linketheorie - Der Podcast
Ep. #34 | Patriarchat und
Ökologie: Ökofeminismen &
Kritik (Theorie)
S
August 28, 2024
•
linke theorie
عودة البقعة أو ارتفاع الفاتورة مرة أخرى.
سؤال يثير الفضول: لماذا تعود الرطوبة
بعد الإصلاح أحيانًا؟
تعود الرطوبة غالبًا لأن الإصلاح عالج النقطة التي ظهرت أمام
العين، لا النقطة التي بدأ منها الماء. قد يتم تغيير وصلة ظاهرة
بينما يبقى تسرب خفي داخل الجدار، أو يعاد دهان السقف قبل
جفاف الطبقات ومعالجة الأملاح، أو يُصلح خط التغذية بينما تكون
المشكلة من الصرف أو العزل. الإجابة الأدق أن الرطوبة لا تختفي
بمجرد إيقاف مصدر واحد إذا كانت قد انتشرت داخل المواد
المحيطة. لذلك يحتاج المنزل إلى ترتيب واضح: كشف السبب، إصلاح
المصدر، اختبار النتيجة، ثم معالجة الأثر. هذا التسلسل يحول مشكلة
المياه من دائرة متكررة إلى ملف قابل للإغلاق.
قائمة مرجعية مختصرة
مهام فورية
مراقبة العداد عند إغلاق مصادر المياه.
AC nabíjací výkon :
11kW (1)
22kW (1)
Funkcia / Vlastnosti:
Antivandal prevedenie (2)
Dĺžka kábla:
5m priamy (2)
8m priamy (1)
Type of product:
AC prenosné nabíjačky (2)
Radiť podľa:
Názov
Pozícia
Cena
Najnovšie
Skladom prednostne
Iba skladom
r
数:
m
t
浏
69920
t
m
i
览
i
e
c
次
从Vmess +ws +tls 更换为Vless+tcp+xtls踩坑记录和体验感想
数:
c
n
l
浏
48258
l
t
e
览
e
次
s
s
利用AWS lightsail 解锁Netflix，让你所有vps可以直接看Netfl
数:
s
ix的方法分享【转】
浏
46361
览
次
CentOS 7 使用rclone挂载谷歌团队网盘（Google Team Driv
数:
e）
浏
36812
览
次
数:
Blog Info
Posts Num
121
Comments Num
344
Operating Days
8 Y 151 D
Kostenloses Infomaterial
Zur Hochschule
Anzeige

******

**What needs to be done:**
Output the entire listing above, character for character.

**Response:**
linketheorie - Der Podcast
Ep. #34 | Patriarchat und
Ökologie: Ökofeminismen &
Kritik (Theorie)
S
August 28, 2024
•
linke theorie
عودة البقعة أو ارتفاع الفاتورة مرة أخرى.
سؤال يثير الفضول: لماذا تعود الرطوبة
بعد الإصلاح أحيانًا؟
تعود الرطوبة غالبًا لأن الإصلاح عالج النقطة التي ظهرت أمام
العين، لا النقطة التي بدأ منها الماء. قد يتم تغيير وصلة ظاهرة
بينما يبقى تسرب خفي داخل الجدار، أو يعاد دهان السقف قبل
جفاف الطبقات ومعالجة الأملاح، أو يُصلح خط التغذية بينما تكون
المشكلة من الصرف أو العزل. الإجابة الأدق أن الرطوبة لا تختفي
بمجرد إيقاف مصدر واحد إذا كانت قد انتشرت داخل المواد
المحيطة. لذلك يحتاج المنزل إلى ترتيب واضح: كشف السبب، إصلاح
المصدر، اختبار النتيجة، ثم معالجة الأثر. هذا التسلسل يحول مشكلة
المياه من دائرة متكررة إلى ملف قابل للإغلاق.
قائمة مرجعية مختصرة
مهام فورية
مراقبة العداد عند إغلاق مصادر المياه.
AC nabíjací výkon :
11kW (1)
22kW (1)
Funkcia / Vlastnosti:
Antivandal prevedenie (2)
Dĺžka kábla:
5m priamy (2)
8m priamy (1)
Type of product:
AC prenosné nabíjačky (2)
Radiť podľa:
Názov
Pozícia
Cena
Najnovšie
Skladom prednostne
Iba skladom
r
数:
m
t
浏
69920
t
m
i
览
i
e
c
次
从Vmess +ws +tls 更换为Vless+tcp+xtls踩坑记录和体验感想
数:
c
n
l
浏
48258
l
t
e
览
e
次
s
s
利用AWS lightsail 解锁Netflix，让你所有vps可以直接看Netfl
数:
s
ix的方法分享【转】
浏
46361
览
次
CentOS 7 使用rclone挂载谷歌团队网盘（Google Team Driv
数:
e）
浏
36812
览
次
数:
Blog Info
Posts Num
121
Comments Num
344
Operating Days
8 Y 151 D
Kostenloses Infomaterial
Zur Hochschule
Anzeige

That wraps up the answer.